Q10 of 37 · Selenium
How do you take a screenshot on test failure?
Short answer
Short answer: Cast the driver to `TakesScreenshot`, call `getScreenshotAs(OutputType.FILE)`, and copy to disk. Wire it into your test framework's failure hook — `@AfterMethod` (TestNG) inspecting `ITestResult`, or pytest's `pytest_runtest_makereport`.
Detail
Screenshots-on-failure are the cheapest, highest-leverage debug aid in Selenium tests. The mechanism is simple; the integration with your test runner is what makes it useful.
The capture call (Java):
File src = ((TakesScreenshot) driver).getScreenshotAs(OutputType.FILE);
Files.copy(src.toPath(), Paths.get("screenshots/" + testName + ".png"));
getScreenshotAs returns whatever you asked for: OutputType.FILE, OutputType.BYTES, or OutputType.BASE64. BASE64 is handy for embedding directly in HTML reports.

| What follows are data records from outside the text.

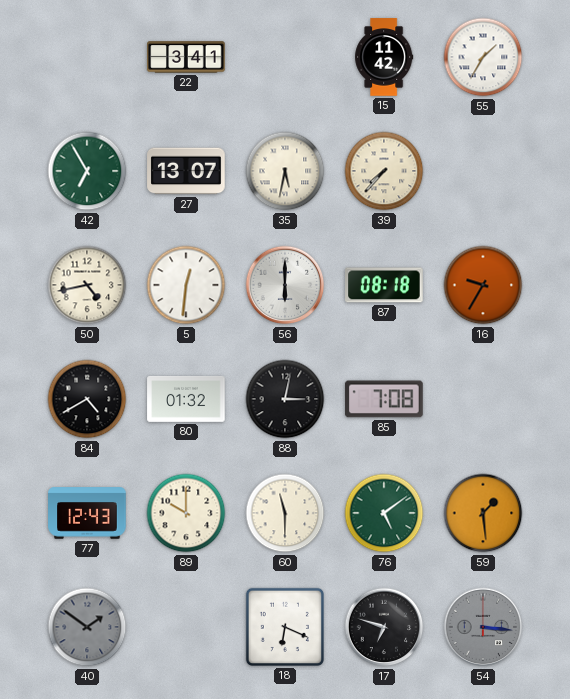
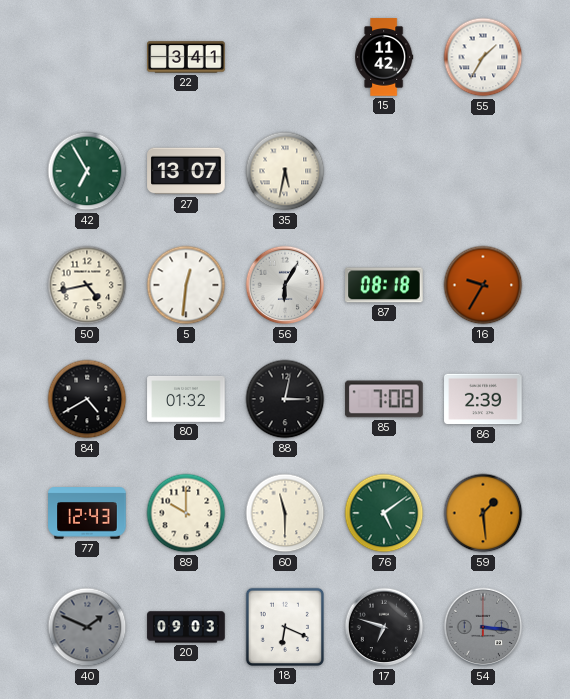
39: 7:37 -> none
56: 6:00 -> 6:05
86: none -> 2:39
40: 1:51 -> 1:49
20: none -> 09:03
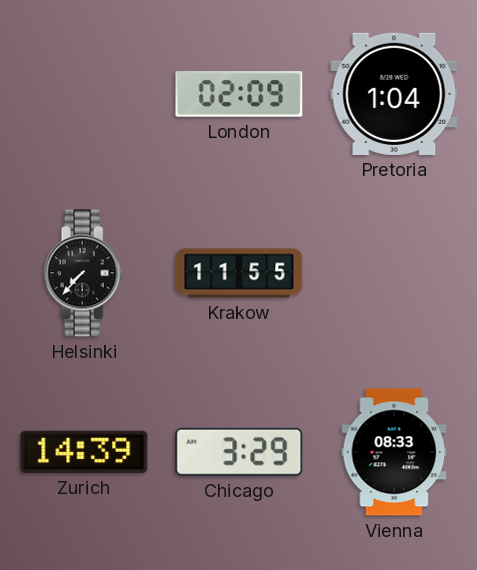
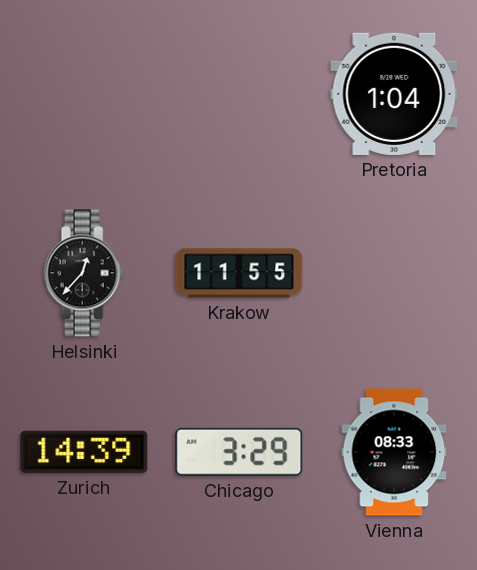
London: 02:09 -> none
Helsinki: 7:37 -> 12:37
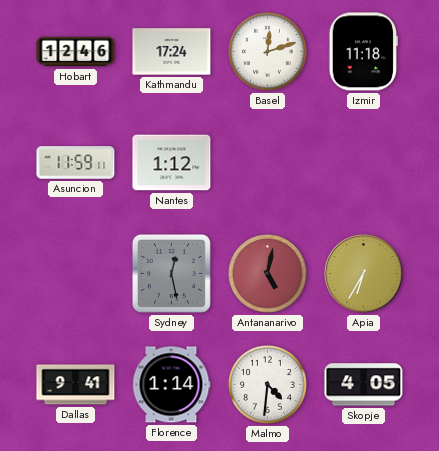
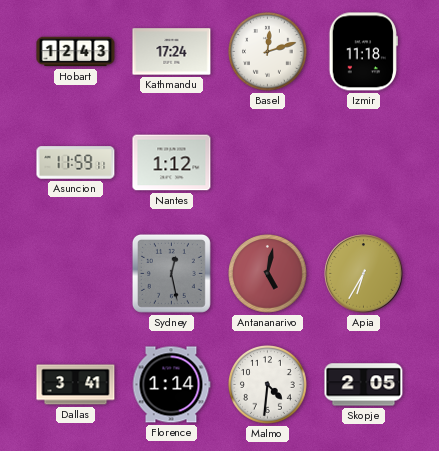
Hobart: 12:46 -> 12:43
Dallas: 9:41 -> 3:41
Skopje: 4:05 -> 2:05
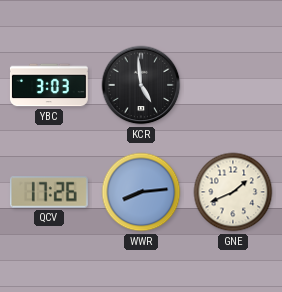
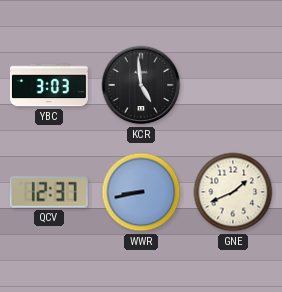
QCV: 17:26 -> 12:37
WWR: 8:14 -> 8:43
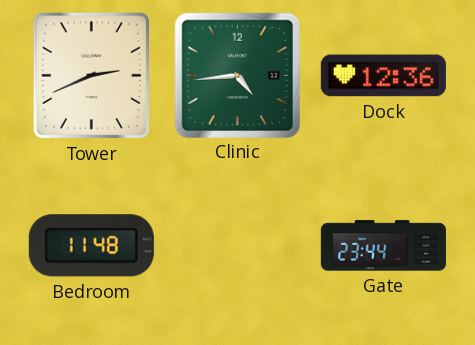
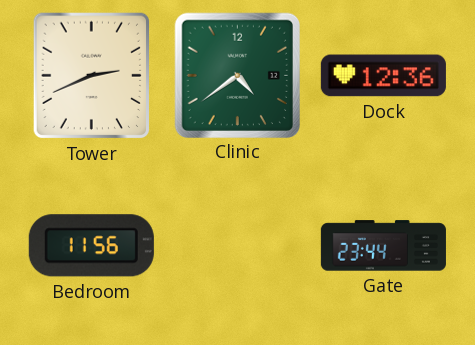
Clinic: 4:44 -> 4:39
Bedroom: 11:48 -> 11:56
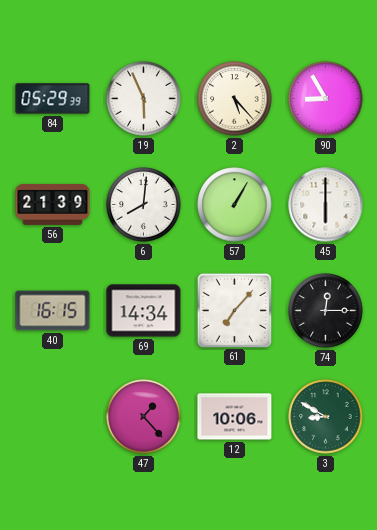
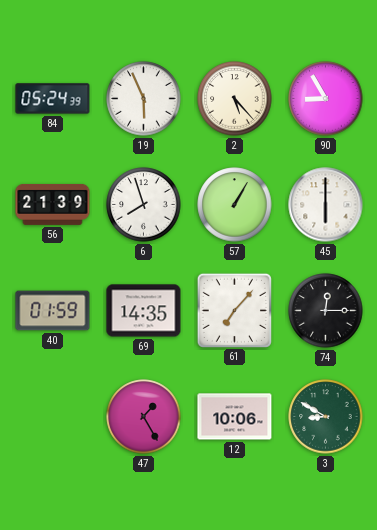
84: 05:29 -> 05:24
6: 8:01 -> 7:57
40: 16:15 -> 01:59
69: 14:34 -> 14:35
47: 1:23 -> 1:25
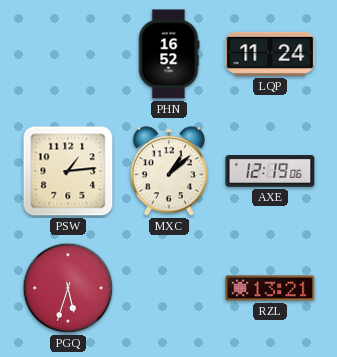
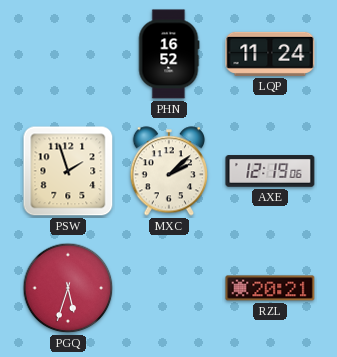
PSW: 1:14 -> 1:57
MXC: 1:08 -> 2:08
RZL: 13:21 -> 20:21
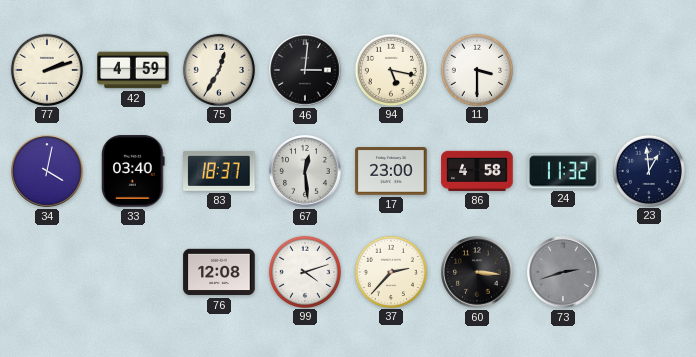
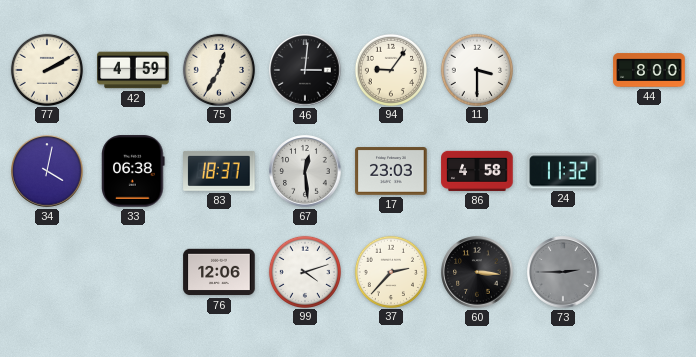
77: 2:12 -> 2:10
94: 5:17 -> 9:06
44: none -> 8:00
33: 03:40 -> 06:38
17: 23:00 -> 23:03
23: 12:59 -> none
76: 12:08 -> 12:06
73: 2:42 -> 2:45
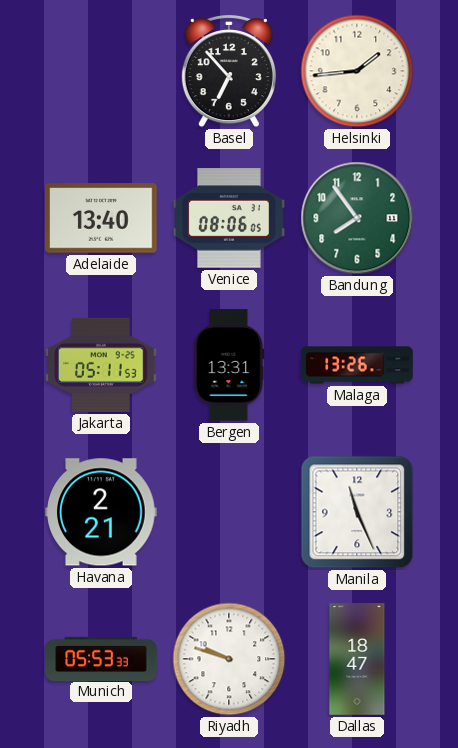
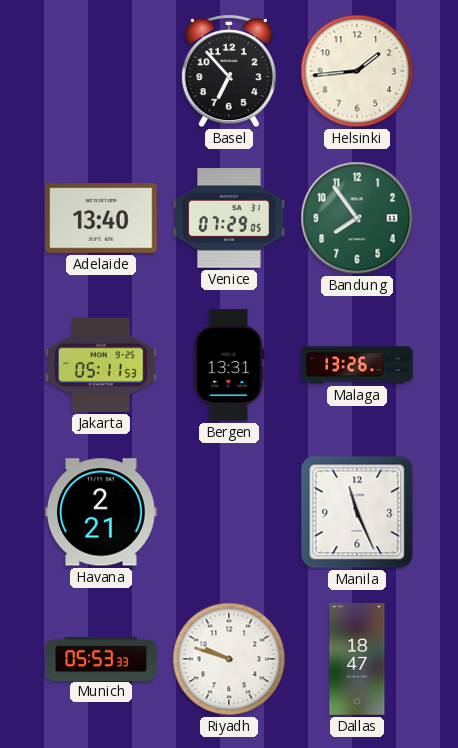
Venice: 08:06 -> 07:29
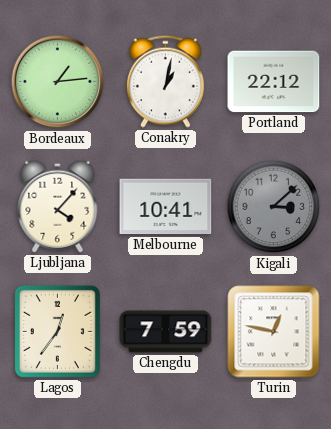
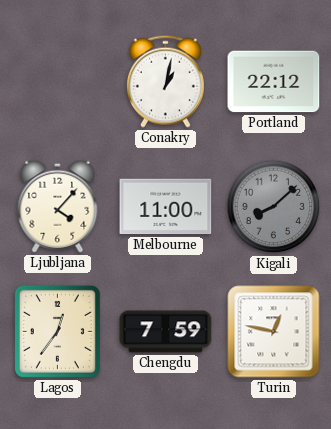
Bordeaux: 1:14 -> none
Melbourne: 10:41 -> 11:00
Kigali: 3:08 -> 8:08
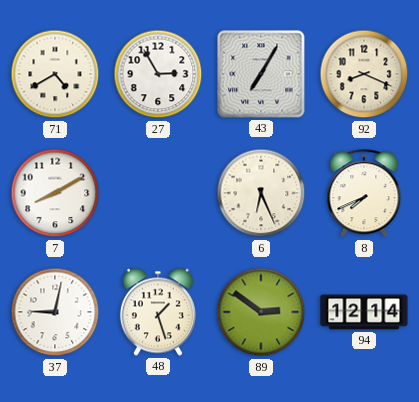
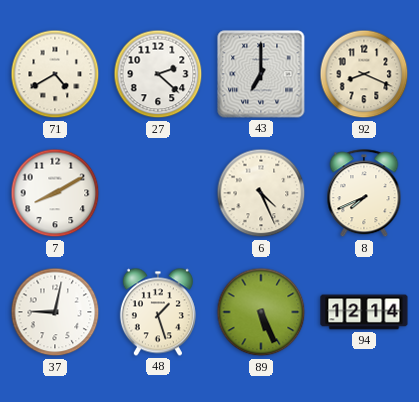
27: 2:55 -> 2:22
43: 7:05 -> 7:00
6: 6:26 -> 4:26
89: 2:51 -> 5:26
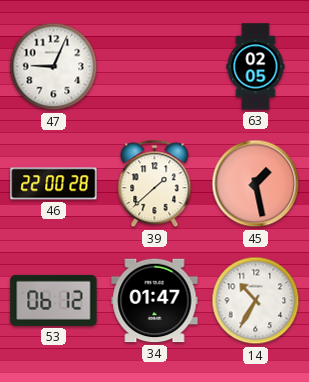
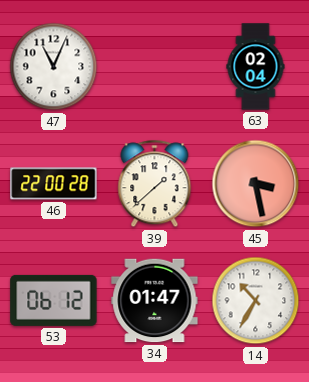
47: 9:04 -> 11:04
63: 02:05 -> 02:04
45: 1:28 -> 3:28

Wiring to failures (TestNG):
@AfterMethod(alwaysRun = true)
public void onTestEnd(ITestResult result) {
if (result.getStatus() == ITestResult.FAILURE) {
captureScreenshot(result.getName());
}
}
pytest equivalent uses a hook in conftest.py:
@pytest.hookimpl(hookwrapper=True)
def pytest_runtest_makereport(item, call):
outcome = yield
rep = outcome.get_result()
if rep.when == "call" and rep.failed:
driver = item.funcargs["driver"]
driver.save_screenshot(f"screenshots/{item.name}.png")
Two refinements that separate juniors from mids:
- Attach to the report, not just save to disk. Allure / Extent / pytest-html can embed the image.
- Capture page source and console logs too — a screenshot tells you what's visible, not why.